El mundo del Salto pierde a uno de sus grandes referentes: Goldfever, el emblemático semental hannoveriano de Ludger Beerbaum, que ha fallecido a los 35 años en su cuadra de Riesenbeck.
Nacido en 1991 en Alemania, Goldfever era hijo del influyente Grosso Z, semental Zangersheide y de la yegua Gundula, x Galvano. Su pedigrí combinaba líneas de Salto contrastadas y una notable capacidad atlética, algo que se reflejó en toda su carrera deportiva.
Con Beerbaum alcanzó la élite mundial: fue campeón olímpico por equipos en Sidney 2000, doble campeón de Alemania (2000 y 2001) y ganador de la Riders Tour 2002. Sus victorias en los Grandes Premios de Aachen y Calgary permanecen como algunos de los momentos más recordados de la disciplina. Con una ganancia deportiva acumulada de alrededor de 2,8 millones de euros, está considerado uno de los caballos más exitosos de la historia del Salto de Obstáculos.
En 2009, fue retirado de la competición a los 18 años en Aachen, competición en la que ganó el Gran Premio en 2003 y 2004.
Tras su retirada, “Goldfever” se centró en su faceta como semental, dejando un legado deportivo amplio y versátil, reflejo de la calidad genética que transmitía con aproximadamente 243 descendientes registrados. Entre sus hijos, “Gotha FRH”, ganadora en el circuito internacional con el propio Ludger Beerbaum y Henrik von Eckermann, o “Dahna de Ponthual”, yegua que está logrando muy buenos resultados con el español Joel Vallés.

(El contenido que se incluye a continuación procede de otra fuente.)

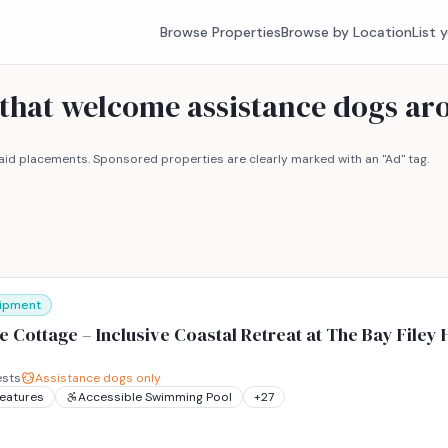
Browse Properties
Browse by Location
List 
 that welcome assistance dogs ar
id placements. Sponsored properties are clearly marked with an "Ad" tag.
uipment
 Cottage – Inclusive Coastal Retreat at The Bay Filey 
sts
Assistance dogs only
Features
Accessible Swimming Pool
+
27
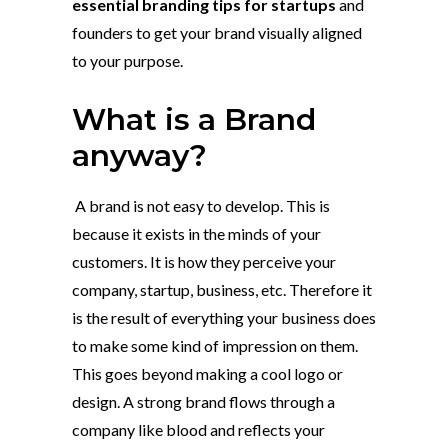
essential branding tips for startups
and
founders to get your brand visually aligned
to your purpose.
What is a Brand
anyway?
A brand is not easy to develop. This is
because it exists in the minds of your
customers. It is how they perceive your
company, startup, business, etc. Therefore it
is the result of everything your business does
to make some kind of impression on them.
This goes beyond making a cool logo or
design. A strong brand flows through a
company like blood and reflects your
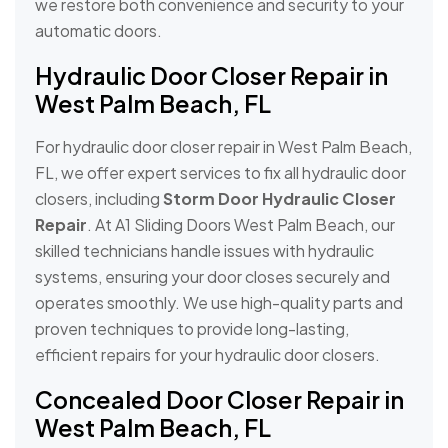
we restore both convenience and security to your
automatic doors.
Hydraulic Door Closer Repair in
West Palm Beach, FL
For hydraulic door closer repair in West Palm Beach,
FL, we offer expert services to fix all hydraulic door
closers, including
Storm Door Hydraulic Closer
Repair
. At A1 Sliding Doors West Palm Beach, our
skilled technicians handle issues with hydraulic
systems, ensuring your door closes securely and
operates smoothly. We use high-quality parts and
proven techniques to provide long-lasting,
efficient repairs for your hydraulic door closers.
Concealed Door Closer Repair in
West Palm Beach, FL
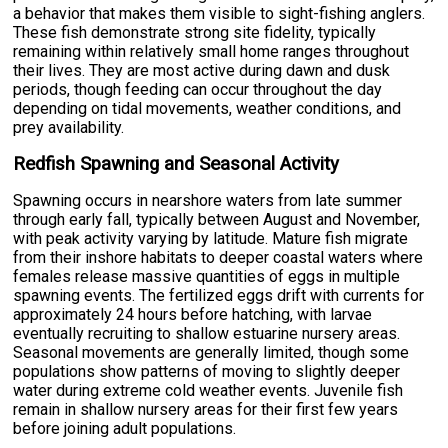
a behavior that makes them visible to sight-fishing anglers.
These fish demonstrate strong site fidelity, typically
remaining within relatively small home ranges throughout
their lives. They are most active during dawn and dusk
periods, though feeding can occur throughout the day
depending on tidal movements, weather conditions, and
prey availability.
Redfish Spawning and Seasonal Activity
Spawning occurs in nearshore waters from late summer
through early fall, typically between August and November,
with peak activity varying by latitude. Mature fish migrate
from their inshore habitats to deeper coastal waters where
females release massive quantities of eggs in multiple
spawning events. The fertilized eggs drift with currents for
approximately 24 hours before hatching, with larvae
eventually recruiting to shallow estuarine nursery areas.
Seasonal movements are generally limited, though some
populations show patterns of moving to slightly deeper
water during extreme cold weather events. Juvenile fish
remain in shallow nursery areas for their first few years
before joining adult populations.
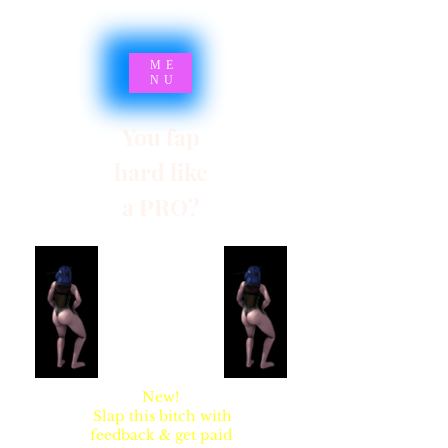
ME
NU
You fap
hard like
a PRO?
SYNSARIA AKA
STUPIDBLONDE
New!
Slap this bitch with
feedback & get paid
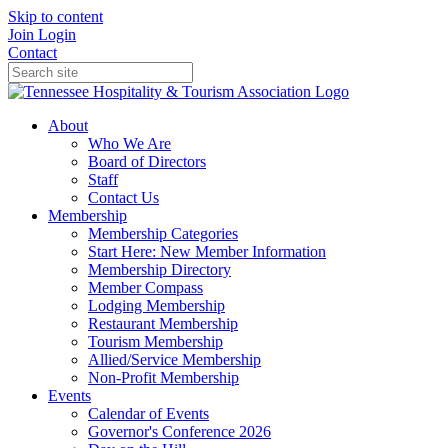
Skip to content
Join
Login
Contact
About
Who We Are
Board of Directors
Staff
Contact Us
Membership
Membership Categories
Start Here: New Member Information
Membership Directory
Member Compass
Lodging Membership
Restaurant Membership
Tourism Membership
Allied/Service Membership
Non-Profit Membership
Events
Calendar of Events
Governor's Conference 2026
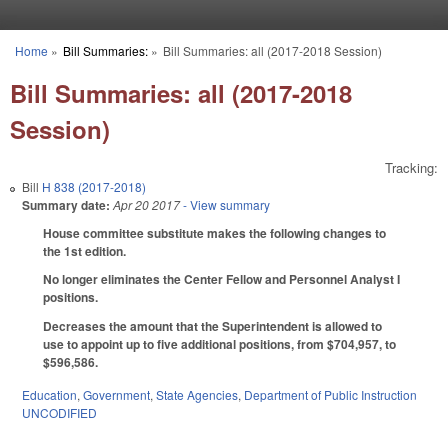
Skip to main content
Home
»
Bill Summaries:
»
Bill Summaries: all (2017-2018 Session)
You are here
Bill Summaries: all (2017-2018
Session)
Tracking:
Bill
H 838 (2017-2018)
Summary date:
Apr 20 2017
- View summary
House committee substitute makes the following changes to
the 1st edition.
No longer eliminates the Center Fellow and Personnel Analyst I
positions.
Decreases the amount that the Superintendent is allowed to
use to appoint up to five additional positions, from $704,957, to
$596,586.
Education
,
Government
,
State Agencies
,
Department of Public Instruction
UNCODIFIED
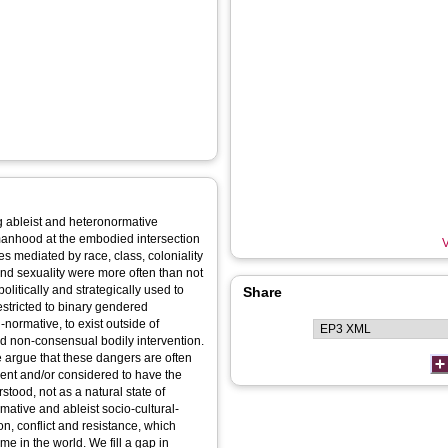
 ableist and heteronormative
anhood at the embodied intersection
V
es mediated by race, class, coloniality
nd sexuality were more often than not
litically and strategically used to
Share
 restricted to binary gendered
normative, to exist outside of
nd non-consensual bodily intervention.
argue that these dangers are often
ment and/or considered to have the
tood, not as a natural state of
mative and ableist socio-cultural-
ion, conflict and resistance, which
me in the world. We fill a gap in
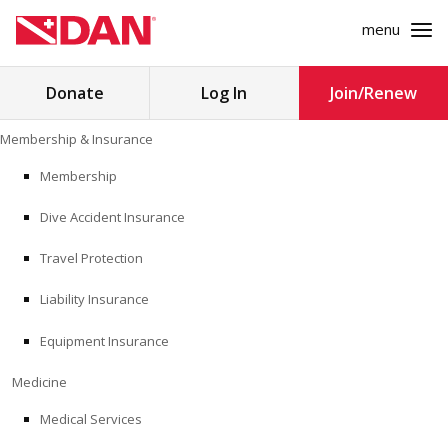
menu
Search
Donate
Log In
Join/Renew
for:
Skip
Membership & Insurance
to
MEMBERSHIP & INSURANCE
content
Membership
Dive Accident Insurance
MEDICINE
Travel Protection
SAFETY
Liability Insurance
RESEARCH
Equipment Insurance
EDUCATION
Medicine
Medical Services
PROFESSIONAL PROGRAMS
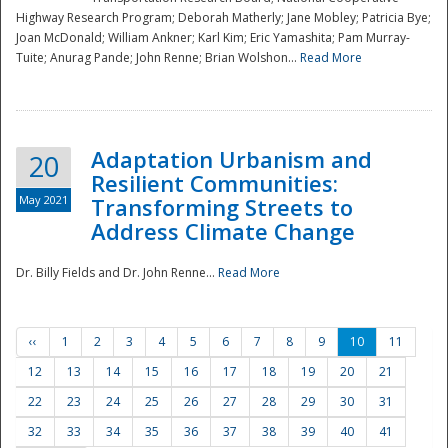
Highway Research Program; Deborah Matherly; Jane Mobley; Patricia Bye;
Joan McDonald; William Ankner; Karl Kim; Eric Yamashita; Pam Murray-
Tuite; Anurag Pande; John Renne; Brian Wolshon...
Read More
Adaptation Urbanism and
20
Resilient Communities:
May 2021
Transforming Streets to
Address Climate Change
Dr. Billy Fields and Dr. John Renne...
Read More
‹‹
1
2
3
4
5
6
7
8
9
10
11
12
13
14
15
16
17
18
19
20
21
22
23
24
25
26
27
28
29
30
31
32
33
34
35
36
37
38
39
40
41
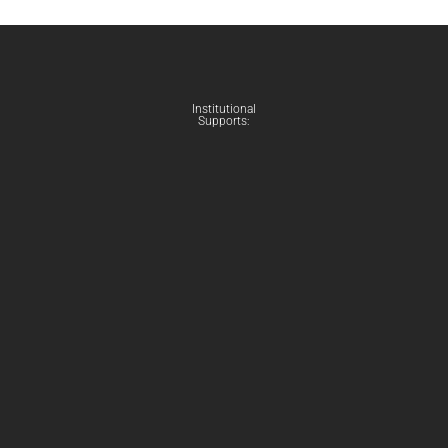
Institutional
Supports:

En sus últimos años, disfrutó de una jubilación tranquila en Riesenbeck, atendido diariamente por el equipo que lo acompañó durante toda su vida. “Estamos muy tristes, pero también profundamente agradecidos por todo lo que vivimos con él”, expresó Ludger Beerbaum, recordando también a Marie Johnson y Petra Schmid, piezas clave en los cuidados del caballo durante su carrera y su retiro.
Junto a su propietaria, Madeleine Winter-Schulze, el equipo de Beerbaum Stables se despidió con un mensaje sencillo y lleno de significado: “Gracias, Goldfever, y hasta siempre.”